A group of carpenters employed by family-owned J-Con Woodworking in Thomaston, Conn., voted to withdraw from their union and all hell broke loose.
After 34 years in operation, the company was forced to payout $633,667.80 in retirement and health benefits as part of a multi-employer pension system maintained by the Carpenters Union, according to a report in The Washington Free Beacon.
“They wiped us out,” said owner Hilary Converse in an article posted at the Yankee Institute for Public Policy. “We basically have nothing left.”
After being sued by the Carpenters Labor-Management Pension Fund, the Converse family was forced to liquidate all of the company’s assets in order to cover expenses.
The Free Beacon explained:
Multi-employer pension funds were developed for union laborers who fulfill numerous contracts for different companies over the course of their careers. Participating employers pool their resources together to cover the retirement costs and provide defined benefit plans to the workers in the same manner that an automotive or manufacturing worker does from his lifelong employer.
Federal law mandates that companies participating in those plans are able to withdraw, but only after paying off their obligation to the system’s pension debt. Normally, this process begins when a company exits it voluntarily or because it goes out of business. The Converse family, however, was prevented by federal labor law from interfering in its workers’ decision to drop the Carpenters Union.
The Connecticut Carpenters Pension Fund currently does not have enough money to cover its looming pension debt, according to its 2016 annual report. The fund holds assets valued at $433 million compared with obligations ranging from $543 million to as much as $913 million. It is now in the midst of merging into the New England Carpenters Pension Fund in a bid to “strengthen the Funds financially now and into the future.” The Converse family told Fitch the union has refused to release how it calculated their share of the debt.

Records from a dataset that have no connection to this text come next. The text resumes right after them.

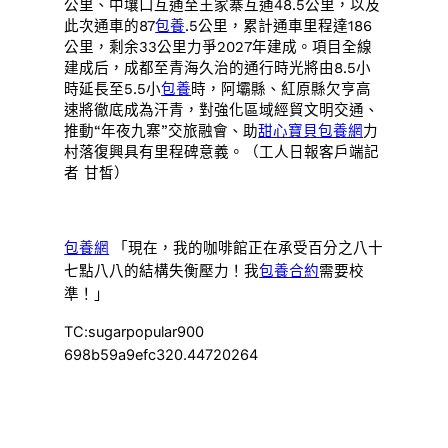
公里、中壤口互通至王家寨互通48.5公里，以及
此次通車的87
包養
.5公里，累計通車里程達186
公里，剩余33公里力爭2027年建成。項目全線
建成后，成都至青海久治的通行時光將由8.5小
時延長至5.5小
包養
時，阿壩縣、紅原縣欠亨高
速將徹底成為汗青，對強化區域經貿文明交通、
推動“年夜九寨”交旅融會、助
甜心寶貝包養網
力
村落復興具有里程碑意義。（工人日報客戶端記
者 甘皙）
包養網
「現在，我的咖啡館正在承受百分之八十
七點八八的結構失衡壓力！我
包養合約
需要校
準！」
TC:sugarpopular900
698b59a9efc320.44720264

Congress is working to address the private sector pension crisis that has the potential to bankrupt the Pension Benefit Guaranty Corporation, a federal program funded by user fees that serves as a backstop for depleted funds. In 2014, the Obama administration adopted policies that would allow struggling funds to slash benefits for the first time with federal approval. In 2017, Democrats introduced a plan that would bail out struggling pension funds with loans from the Treasury Department. On Tuesday, Rep. Phil Roe (R., Tenn.) and Rep. Donald Norcross (R., N.J.) introduced legislation that would allow healthy plans to head off a downward spiral by allowing them to diversify benefits with 401(k)-style defined contribution plans.